*** Begin section ***

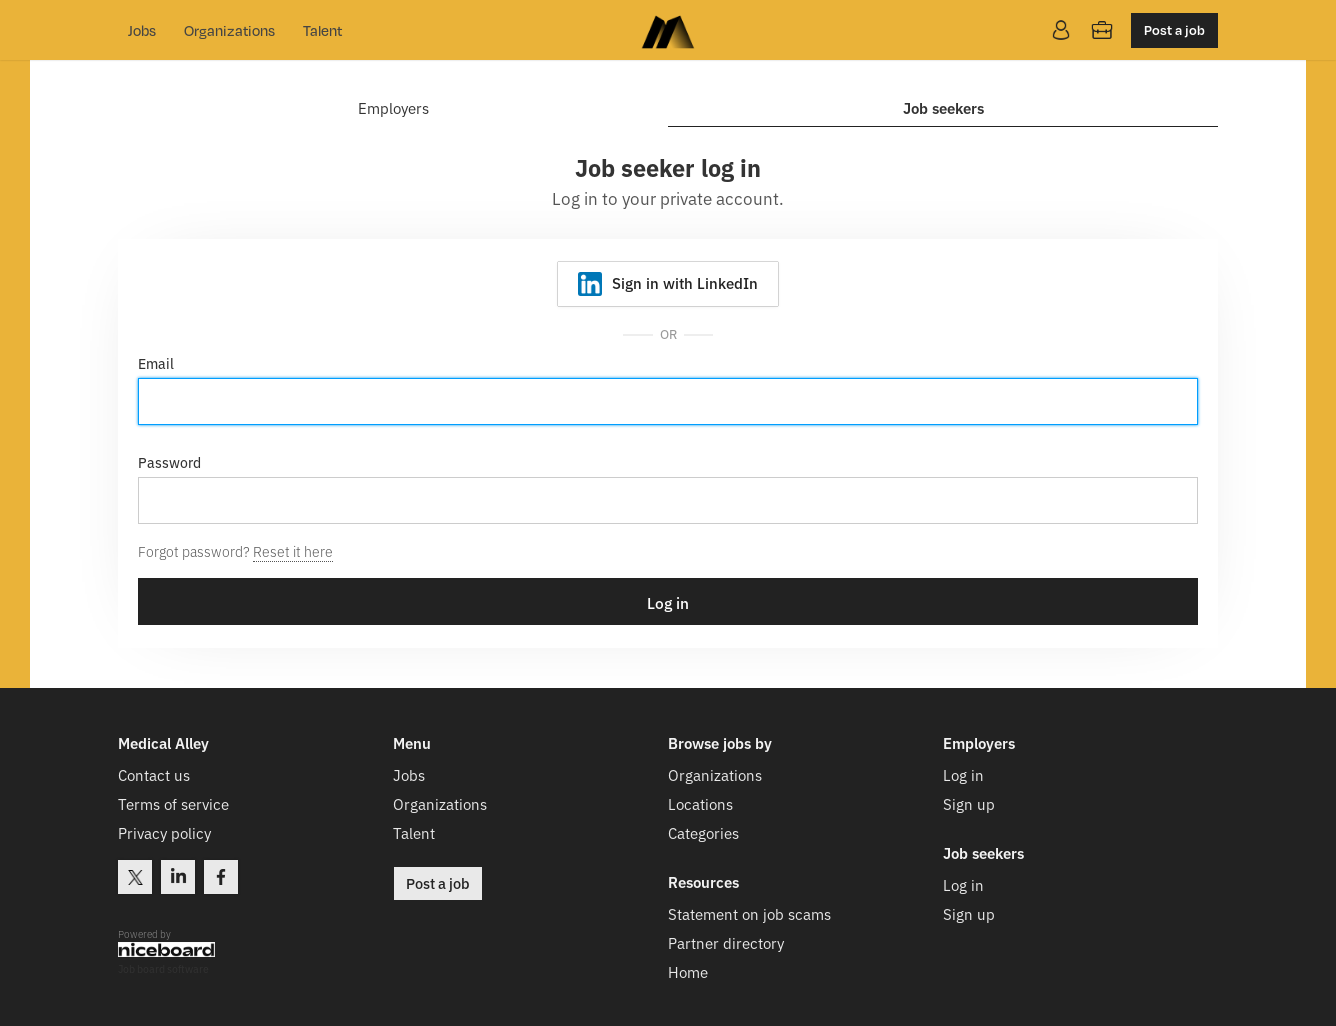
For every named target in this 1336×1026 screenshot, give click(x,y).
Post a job (1174, 29)
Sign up (969, 803)
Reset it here (293, 551)
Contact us (154, 774)
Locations (700, 803)
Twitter (135, 877)
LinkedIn (178, 877)
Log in (963, 774)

*** End section ***

Each entry should be copied exactly as written, though any pictures stay out.

For every named target in this 1336×1026 screenshot, give click(x,y).
Post a job (1174, 29)
Sign up (969, 803)
Reset it here (293, 551)
Contact us (154, 774)
Locations (700, 803)
Twitter (135, 877)
LinkedIn (178, 877)
Log in (963, 774)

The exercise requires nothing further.